42nd Mayor of Louisville
- In office 1933–1937
- Preceded by: William B. Harrison
- Succeeded by: Joseph D. Scholtz

Personal details
- Born: February 17, 1894 Louisville, Kentucky, U.S.
- Died: March 27, 1977 (aged 83) Washington D.C., U.S.
- Resting place: Cave Hill Cemetery Louisville, Kentucky, U.S.
- Political party: Democratic
- Alma mater: Princeton University Harvard Law School
- Occupation: Attorney; law professor; politician;

= Neville Miller (politician) =

American politician (1894–1977)

Neville Miller (February 17, 1894 – March 27, 1977) was mayor of Louisville, Kentucky, from 1933 to 1937.

==Life==
His father, Shackelford Miller, was Chief Justice of the Kentucky Court of Appeals (the highest state appellate court at the time). He was valedictorian of his 1912 class at Louisville Male High School, and earned a bachelor's degree from Princeton University in 1916 and a law degree from Harvard Law School in 1920.

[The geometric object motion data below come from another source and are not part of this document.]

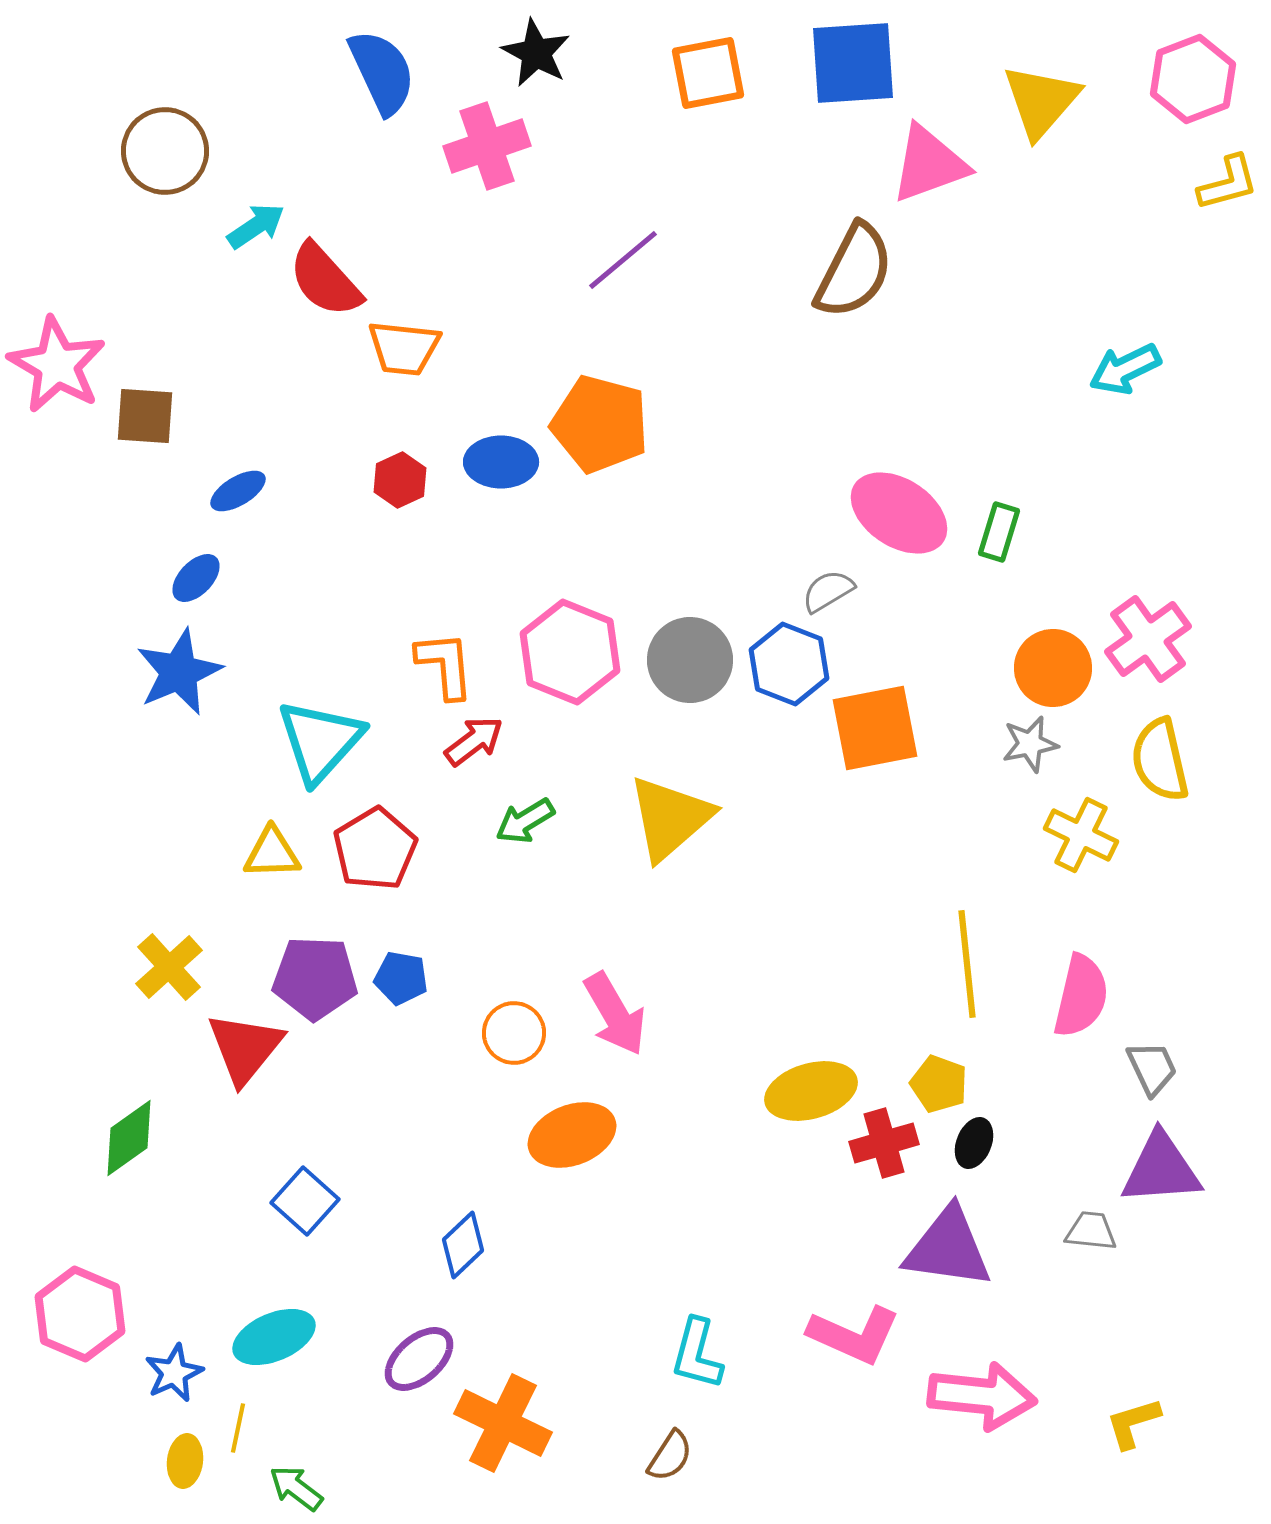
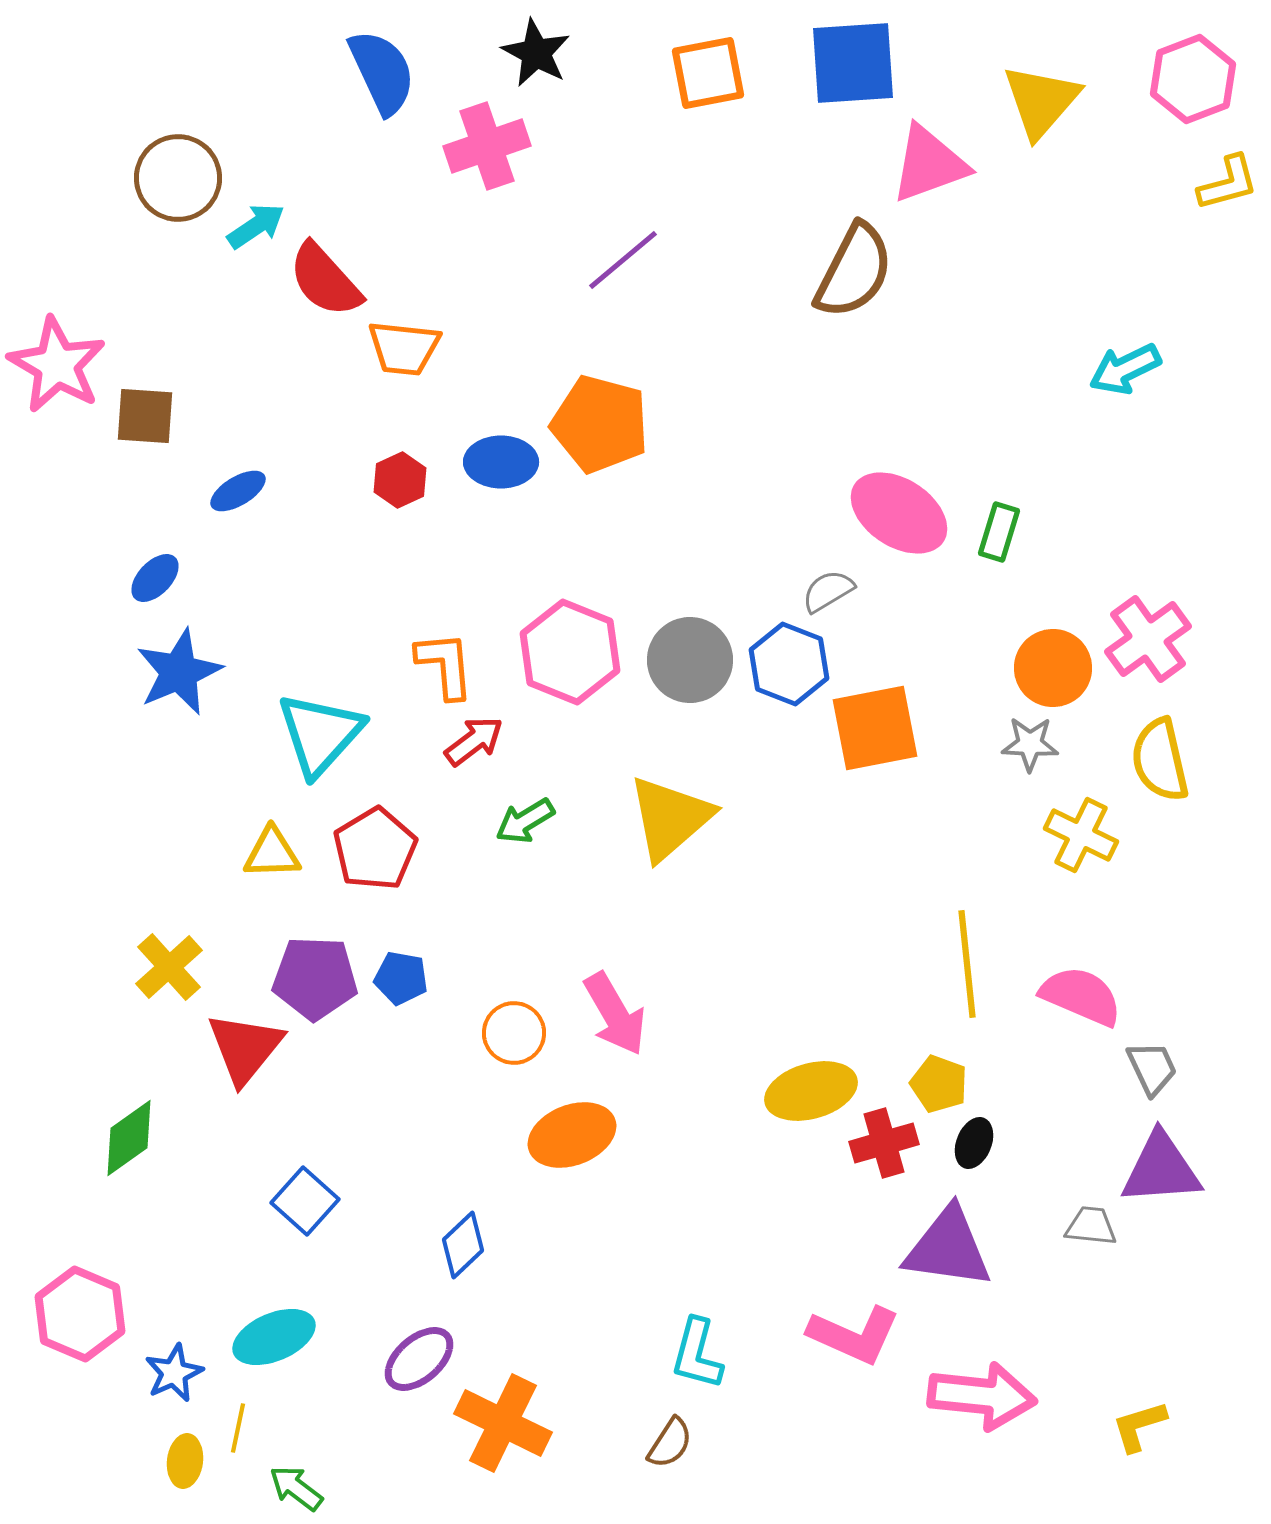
brown circle at (165, 151): moved 13 px right, 27 px down
blue ellipse at (196, 578): moved 41 px left
cyan triangle at (320, 741): moved 7 px up
gray star at (1030, 744): rotated 14 degrees clockwise
pink semicircle at (1081, 996): rotated 80 degrees counterclockwise
gray trapezoid at (1091, 1231): moved 5 px up
yellow L-shape at (1133, 1423): moved 6 px right, 3 px down
brown semicircle at (670, 1456): moved 13 px up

Miller practiced law in Louisville with his father and brother, Shackelford Miller, Jr., in the firm Miller and Miller, and was elected president of the Kentucky Bar Association in 1924. However, he primarily taught law during this time, and became the first dean of the University of Louisville School of Law in 1930. After being active in the party for years, he was narrowly elected mayor as a Democrat in 1933, ending 15 years of Republican dominance of the office.

He led the city during the worst years of the Great Depression and helped reorganize city finances for the changing times. Miller is best known as the "flood mayor" for his leadership during the Ohio River flood of 1937, the worst in the city's history. He directed evacuations and relief efforts and made nationwide appeals for donations and volunteers over the radio.

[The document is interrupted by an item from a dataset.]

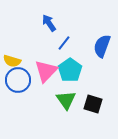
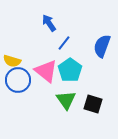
pink triangle: rotated 35 degrees counterclockwise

Due to his use of the radio during the flood crisis, Miller briefly attained some national celebrity and, after a brief stint at Princeton, served as president of the National Association of Broadcasters from 1938 to 1944, spearheading the radio industry's support of the war effort. He practiced communications law in Washington, D.C., from 1945 until his retirement in 1974.

He also served as director of the Louisville Water Company and on the boards of the Louisville Free Public Library, the Park Board and the Civil Service Board.

He was buried in Cave Hill Cemetery.